[Extracted page text data]
☆ ☆ ☆ ☆ ☆ ☆ ☆

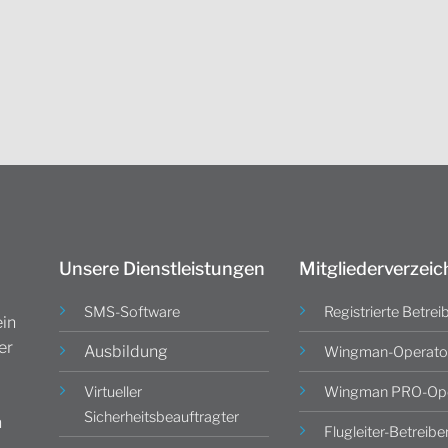
Unsere Dienstleistungen
Mitgliederverzeic
SMS-Software
Registrierte Betrei
in
er
Ausbildung
Wingman-Operato
Virtueller
Wingman PRO-Ope
Sicherheitsbeauftragter
n
Flugleiter-Betreibe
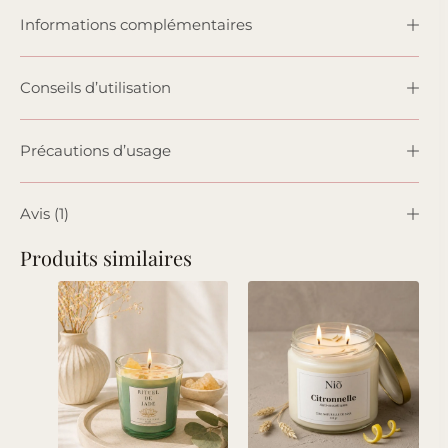
Informations complémentaires
Conseils d’utilisation
Précautions d’usage
Avis (1)
Produits similaires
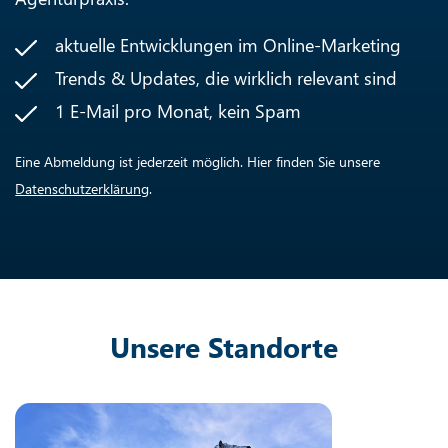
aktuelle Entwicklungen im Online-Marketing
Trends & Updates, die wirklich relevant sind
1 E-Mail pro Monat, kein Spam
Eine Abmeldung ist jederzeit möglich. Hier finden Sie unsere
Datenschutzerklärung
.
Unsere Standorte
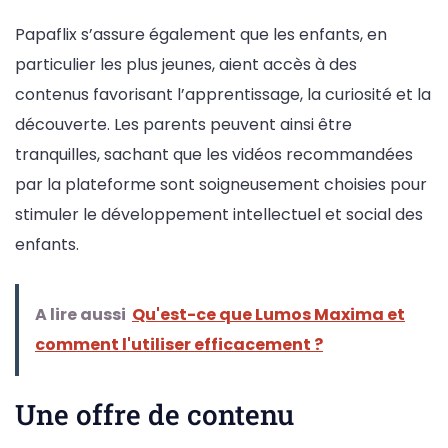
Papaflix s’assure également que les enfants, en
particulier les plus jeunes, aient accès à des
contenus favorisant l’apprentissage, la curiosité et la
découverte. Les parents peuvent ainsi être
tranquilles, sachant que les vidéos recommandées
par la plateforme sont soigneusement choisies pour
stimuler le développement intellectuel et social des
enfants.
A lire aussi
Qu'est-ce que Lumos Maxima et
comment l'utiliser efficacement ?
Une offre de contenu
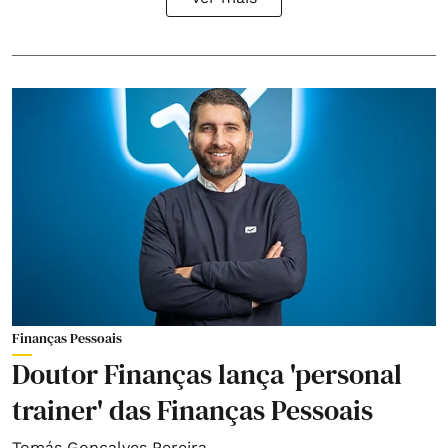
Finanças Pessoais
Doutor Finanças lança 'personal
trainer' das Finanças Pessoais
Tomás Gonçalves Pereira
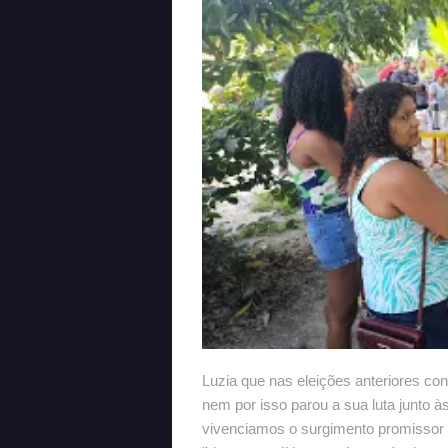
Luzia que nas eleições anteriores con
nem por isso parou a sua luta junto à
vivenciamos o surgimento promissor d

☆ ☆ ☆ ☆ ☆ ☆ ☆

What is expected -> Word for word, print all of the data; skip the pictures.

Output of the task ->
Unsere Dienstleistungen
Mitgliederverzeic
SMS-Software
Registrierte Betrei
in
er
Ausbildung
Wingman-Operato
Virtueller
Wingman PRO-Ope
Sicherheitsbeauftragter
n
Flugleiter-Betreibe
Informations complémentaires
Conseils d’utilisation
Précautions d’usage
Avis (1)
Produits similaires
aktuelle Entwicklungen im Online-Marketing
Trends & Updates, die wirklich relevant sind
1 E-Mail pro Monat, kein Spam
Eine Abmeldung ist jederzeit möglich. Hier finden Sie unsere
Datenschutzerklärung
.
Unsere Standorte
Papaflix s’assure également que les enfants, en
particulier les plus jeunes, aient accès à des
contenus favorisant l’apprentissage, la curiosité et la
découverte. Les parents peuvent ainsi être
tranquilles, sachant que les vidéos recommandées
par la plateforme sont soigneusement choisies pour
stimuler le développement intellectuel et social des
enfants.
A lire aussi
Qu'est-ce que Lumos Maxima et
comment l'utiliser efficacement ?
Une offre de contenu
Finanças Pessoais
Doutor Finanças lança 'personal
trainer' das Finanças Pessoais
Tomás Gonçalves Pereira
Luzia que nas eleições anteriores con
nem por isso parou a sua luta junto à
vivenciamos o surgimento promissor d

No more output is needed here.